Pope addresses massive rally in Spain in support of traditional family
(Dec. 31, 2007) Tens of thousands of people in predominantly Catholic Spain rallied
on Sunday in the capital, Madrid, in defense of the traditional family in a country
where the government of Prime Minister Jose Luis Rodriguez Zapatero has legalized
gay marriage and facilitated divorce. The crowd roared when Pope Benedict XVI appeared
on giant TV screens in a live hookup from St. Peter's Square in Vatican City, praising
the crowd. The pope, speaking during the traditional noon Sunday Angelus prayer,
said the family is "founded on the indissoluble union between man and woman, it is
the place where which human life is sheltered and protected from its beginning until
its natural end." "It is worthwhile to work for the family and marriage because
it is worthwhile to work for the human being, the most precious being created by God,"

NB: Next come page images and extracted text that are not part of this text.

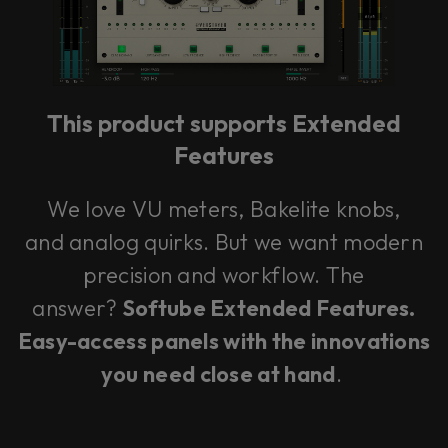
This plug-in can be used within Console 1,
our mixing system.
This product supports Extended
Learn more
Features
We love VU meters, Bakelite knobs,
and analog quirks. But we want modern
precision and workflow. The
answer?
Softube Extended Features.
Easy-access panels with the innovations
you need close at hand
.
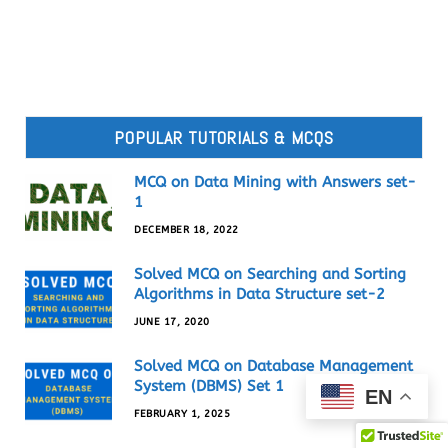
POPULAR TUTORIALS & MCQS
MCQ on Data Mining with Answers set-
1
DECEMBER 18, 2022
Solved MCQ on Searching and Sorting
Algorithms in Data Structure set-2
JUNE 17, 2020
Solved MCQ on Database Management
System (DBMS) Set 1
EN
FEBRUARY 1, 2025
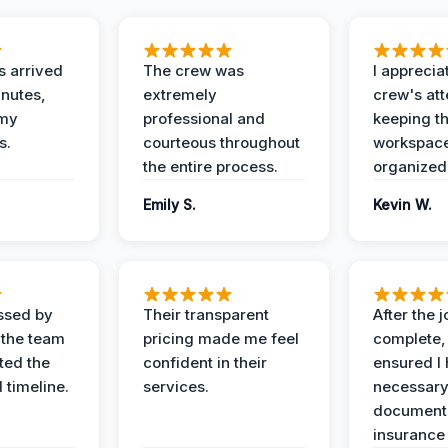
 arrived
The crew was
I apprecia
inutes,
extremely
crew's att
 my
professional and
keeping t
s.
courteous throughout
workspace
the entire process.
organized
Emily S.
Kevin W.
ssed by
Their transparent
After the 
 the team
pricing made me feel
complete,
ed the
confident in their
ensured I 
 timeline.
services.
necessar
documenta
insurance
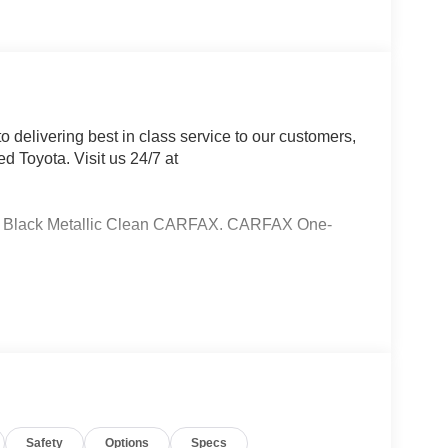
 delivering best in class service to our customers,
d Toyota. Visit us 24/7 at
ht Black Metallic Clean CARFAX. CARFAX One-
Brakes, 6 Speakers, ABS brakes, Air
to High-beam Headlights, Automatic temperature
lights, Driver door bin, Driver vanity mirror, Dual
ctronic Stability Control, Emergency
terior Parking Camera Rear, Fabric Seat Trim,
 Front Bucket Seats, Front Center Armrest, Front
lights, Heated door mirrors, Illuminated entry,
Safety
Options
Specs
ng airbag, Outside temperature display, Overhead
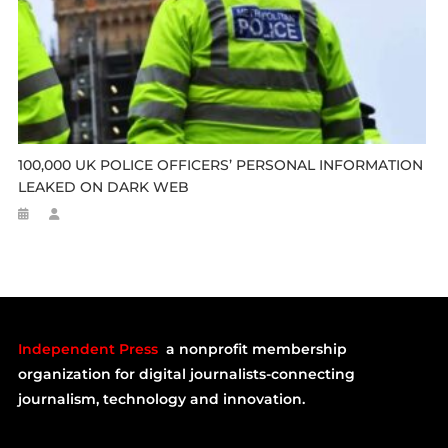
100,000 UK POLICE OFFICERS’ PERSONAL INFORMATION
LEAKED ON DARK WEB
Independent Press
a nonprofit membership
organization for digital journalists-connecting
journalism, technology and innovation.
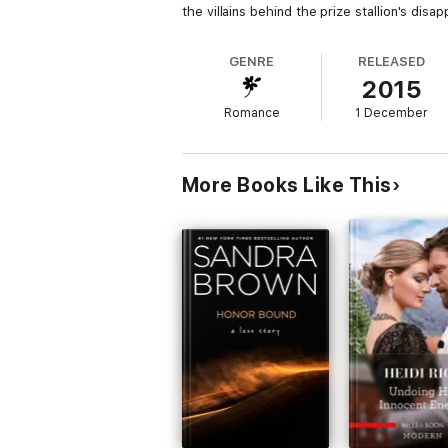
the villains behind the prize stallion's dis
GENRE
RELEASED
2015
Romance
1 December
More Books Like This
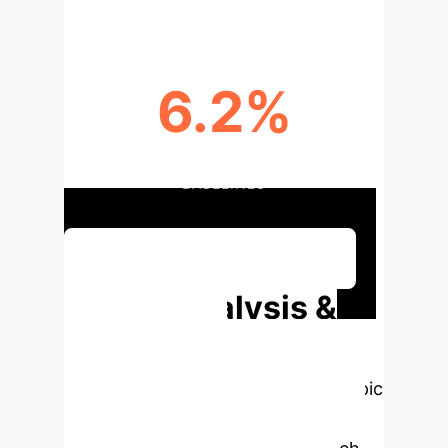
6.2%
F1-SCORE IMPROVEMENT OVER
BASELINES
Discuss Your Implementation
Deep Analysis &
Enterprise
Applications
Select a topic
to dive deeper, then explore the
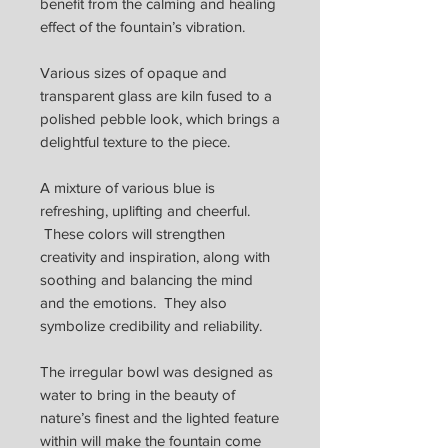
benefit from the calming and healing
effect of the fountain’s vibration.
Various sizes of opaque and
transparent glass are kiln fused to a
polished pebble look, which brings a
delightful texture to the piece.
A mixture of various blue is
refreshing, uplifting and cheerful.
These colors will strengthen
creativity and inspiration, along with
soothing and balancing the mind
and the emotions. They also
symbolize credibility and reliability.
The irregular bowl was designed as
water to bring in the beauty of
nature’s finest and the lighted feature
within will make the fountain come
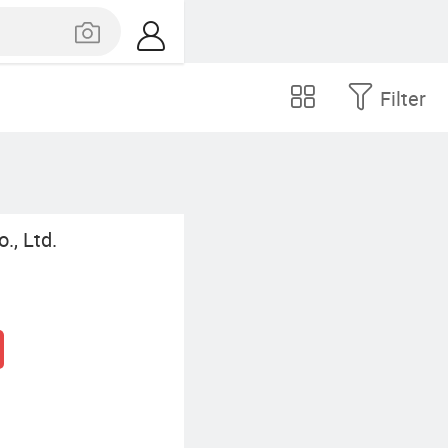
Filter
., Ltd.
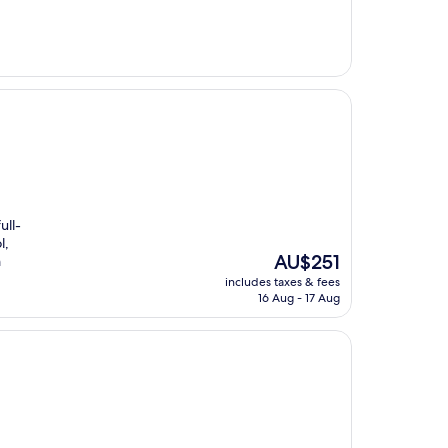
ull-
l,
The
AU$251
m
price
includes taxes & fees
is
16 Aug - 17 Aug
AU$251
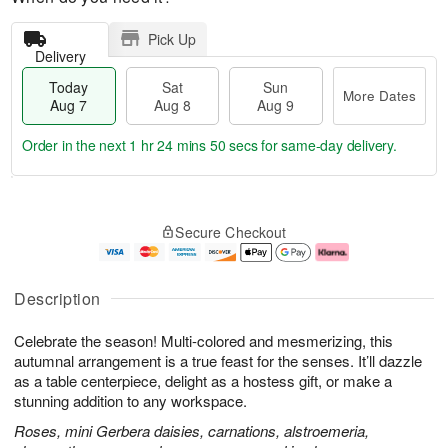
Pick Up
Delivery
Today
Sat
Sun
More Dates
Aug 7
Aug 8
Aug 9
Order in the next
1 hr 24 mins 49 secs
for same-day delivery.
T
M
o
S
S
o
Secure Checkout
d
a
u
r
a
t
n
e
y
A
A
D
A
u
u
a
Description
u
g
g
t
g
8
9
e
Celebrate the season! Multi-colored and mesmerizing, this
7
s
autumnal arrangement is a true feast for the senses. It’ll dazzle
as a table centerpiece, delight as a hostess gift, or make a
stunning addition to any workspace.
Roses, mini Gerbera daisies, carnations, alstroemeria,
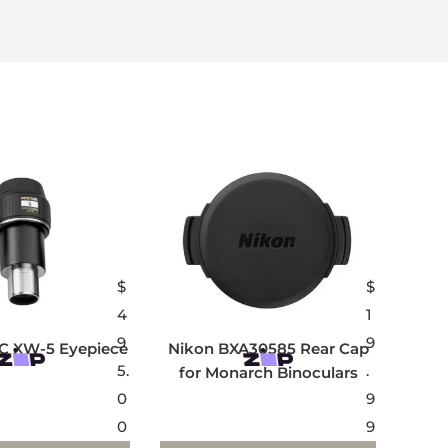
$
$
4
1
9
9
C XW-5 Eyepiece
Nikon BXA30585 Rear Cap
5.
.
for Monarch Binoculars
0
9
0
9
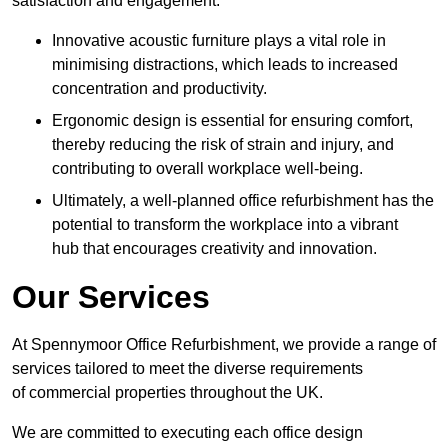
satisfaction and engagement.
Innovative acoustic furniture plays a vital role in
minimising distractions, which leads to increased
concentration and productivity.
Ergonomic design is essential for ensuring comfort,
thereby reducing the risk of strain and injury, and
contributing to overall workplace well-being.
Ultimately, a well-planned office refurbishment has the
potential to transform the workplace into a vibrant
hub that encourages creativity and innovation.
Our Services
At Spennymoor Office Refurbishment, we provide a range of
services tailored to meet the diverse requirements
of commercial properties throughout the UK.
We are committed to executing each office design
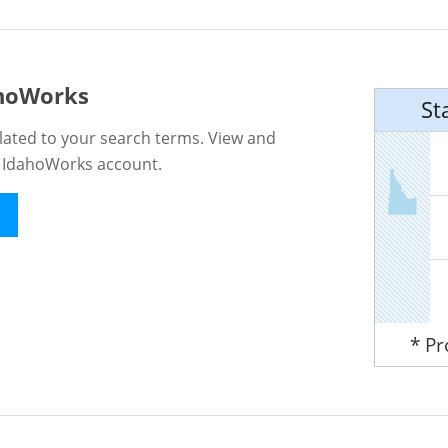
ahoWorks
St
lated to your search terms. View and
n IdahoWorks account.
* P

the pope said, speaking in Spanish. He urged parents to bring up their children with
respect for the moral values that give dignity to human life. Pope Benedict's
latest appeal for the traditional family, a central issue of his papacy, came during
his last Sunday Angelus prayer of 2007. The Church dedicates the Sunday after Christmas
to the Holy Family of Nazareth. Organizers said more than one-and-a-half million
supporters of the traditional family packed Madrid's Colon Square and surrounding
streets for the rally. Speakers attacked Zapatero's government, to which an opinion
poll has given a lead of two percentage points over the strongly Catholic and conservative
Popular Party ahead of the March 9 elections.